I’m trying to add support for a custom audio codec with the aim of using gstreamer to use this codec with MPEG-DASH. I have a functioning parser and decoder element with typefind support, but the realtime performance is poor when used with uridecodebin pointing to a dash manifest. It is possible that the dash manifest is also to blame since I’ve modified shaka-packager in order to generate it, but everything works fine when streaming to a file which leads me to believe it’s some kind of buffering/latency/timestamping issue somewhere. I could do with some feedback on the overall approach I’ve taken since I’ve mostly been reverse engineering the wav, wavpack, and flac parser/decoders!
For context, the codec uses RIFF for the bitstream, with a config chunk to initilalise the decoder, an optional seek table chunk, and then subsequent packet chunks to be passed to the decoder which typically contain in the order of 10ms of audio and optionally a hash of the packet data.

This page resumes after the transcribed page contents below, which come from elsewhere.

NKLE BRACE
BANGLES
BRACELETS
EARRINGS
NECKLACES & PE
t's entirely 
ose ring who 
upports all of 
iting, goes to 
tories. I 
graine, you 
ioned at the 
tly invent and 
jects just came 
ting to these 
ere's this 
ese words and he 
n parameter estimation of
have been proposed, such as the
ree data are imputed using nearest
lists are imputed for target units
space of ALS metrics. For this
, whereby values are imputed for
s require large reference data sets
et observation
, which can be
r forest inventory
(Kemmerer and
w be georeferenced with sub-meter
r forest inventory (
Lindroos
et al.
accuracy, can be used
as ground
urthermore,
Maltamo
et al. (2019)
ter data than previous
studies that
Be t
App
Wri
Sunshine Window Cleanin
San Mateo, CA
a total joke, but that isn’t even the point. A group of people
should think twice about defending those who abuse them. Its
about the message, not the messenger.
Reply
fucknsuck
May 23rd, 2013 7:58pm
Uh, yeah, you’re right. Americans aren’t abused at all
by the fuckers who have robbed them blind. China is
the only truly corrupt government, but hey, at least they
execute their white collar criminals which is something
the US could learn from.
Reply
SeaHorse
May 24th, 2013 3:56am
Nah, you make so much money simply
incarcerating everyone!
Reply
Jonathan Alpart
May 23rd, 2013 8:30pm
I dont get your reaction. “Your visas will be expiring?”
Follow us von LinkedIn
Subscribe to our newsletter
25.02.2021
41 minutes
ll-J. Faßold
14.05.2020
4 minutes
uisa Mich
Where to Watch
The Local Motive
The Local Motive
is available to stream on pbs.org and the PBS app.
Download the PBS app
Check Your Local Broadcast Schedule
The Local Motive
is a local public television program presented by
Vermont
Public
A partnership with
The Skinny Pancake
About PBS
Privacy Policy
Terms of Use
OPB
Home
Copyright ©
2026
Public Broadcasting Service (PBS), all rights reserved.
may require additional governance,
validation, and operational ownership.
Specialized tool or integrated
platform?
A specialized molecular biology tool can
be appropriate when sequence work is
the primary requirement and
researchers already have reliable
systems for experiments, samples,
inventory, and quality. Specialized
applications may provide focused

I currently have a parser element which pulls the config data and sets it on the cap, and then passes the pure codec packet data to the decoder element (also removing the packet hash field if it was present). It does this by constructing a new buffer and setting the frame’s out_buffer
with timestamps determined by the packet duration and a global packet counter. I couldn’t find any useful examples of parser elemnts using the out_buffer
but it does “appear to work”.
I don’t make any use of the skipsize
value which seems to allow you to align the parser’s incoming frame. I tried an alternative implementation using this to pass the packet data without using out_buffer
, but it both performed worse (longer to decode whole stream to file), and appeared to introduce a large number of discont events where timestamps encountered were intespersed with invalid ones (max time value) so clearly didn’t configure something correctly.
Is this a reasonable approach to take? I was wondering if perhaps the parser should simply chop up the RIFF stream into the discrete RIFF chunks, and then have the decoder parse the RIFF aspect of the stream too?
Am I seeing realtime performance issues when streaming dash (not from file) simply because my codec packet duration is very short and so it’s exposing a lack of buffering out of the decoder that other codecs perhaps mask?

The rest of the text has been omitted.